Such fears are not far-fetched. South Korea's Minister of Defense declared recently that Seoul would not participate in U.S. TMD plans because it was "not an effective countermeasure" against North Korean missiles and would "also arouse concern from neighboring countries."51 South Korea is reported to prefer building offensive ballistic missiles to deter missile threats from North Korea.52 Seoul's apparent lack of concern about China's missiles is unfortunate. Effective missile defense in Northeast Asia requires the cooperation of Japan, South Korea, and the United States. American early warning satellites, and even eventual space-based anti-missile systems, will be necessary for the effective missile defense of both countries. For example, to prevent Chinese missiles fired at Japan from being shot down over Korea will require the cooperation of Japan, the U.S., and South Korea.

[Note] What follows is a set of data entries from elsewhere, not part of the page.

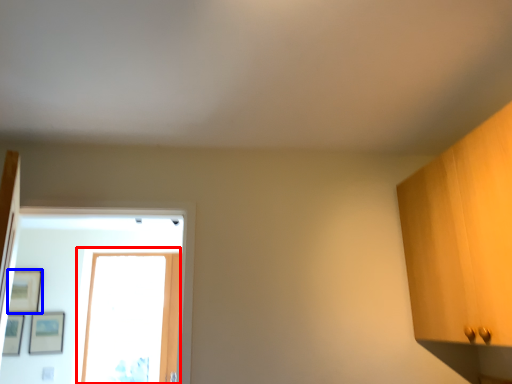 Question: Which object appears farthest to the camera in this image, glass door (highlighted by a red box) or picture frame (highlighted by a blue box)?

Choices:
 (A) glass door
 (B) picture frame

Answer: (A) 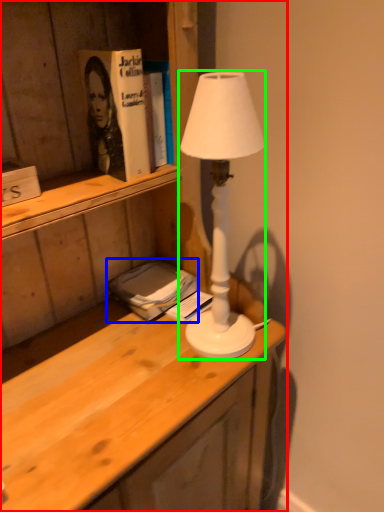 Question: Which object is the closest to the desk (highlighted by a red box)? Choose among these: book (highlighted by a blue box) or lamp (highlighted by a green box).

Choices:
 (A) book
 (B) lamp

Answer: (B)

It is necessary to secure Seoul's future cooperation in missile defense.
As it used missiles to help force a limitation of U.S. political support for Taiwan, China is now using its opposition to U.S. missile defense to further weaken American support for Taiwan. While not a treaty ally, the United States maintains defense guarantees under the 1979 Taiwan Relations Act, which stipulates that the United States will sell Taiwan arms of a "defensive character." If the U.S. bowed to China's demands and did not sell missile defense equipment to Taiwan, that violation of the TRA's arms sales provision would call into question Washington's broader commitment to the TRA. China probably would then apply even greater political and even military pressure on Taiwan to force unification on terms that might limit Taiwan's newly developed democracy. Other U.S. allies and friends in Asia understandably would regard such an abandonment of Taiwan as the end of the period of American leadership in Asia and begin to seek a strategic accommodation with China.
The Clinton Administration has been correct to urge Japan to enter into theater missile defense cooperation with the United States and to sell Taiwan advanced Patriot missiles with a point-defense anti-missile capability. However, China's emerging missile threat and its vigorous campaign against U.S. missile defense plans require an active Administration strategy to sustain U.S. security and leadership in Asia. The Clinton Administration should:
State clearly that China's emerging missile forces threaten Asian stability.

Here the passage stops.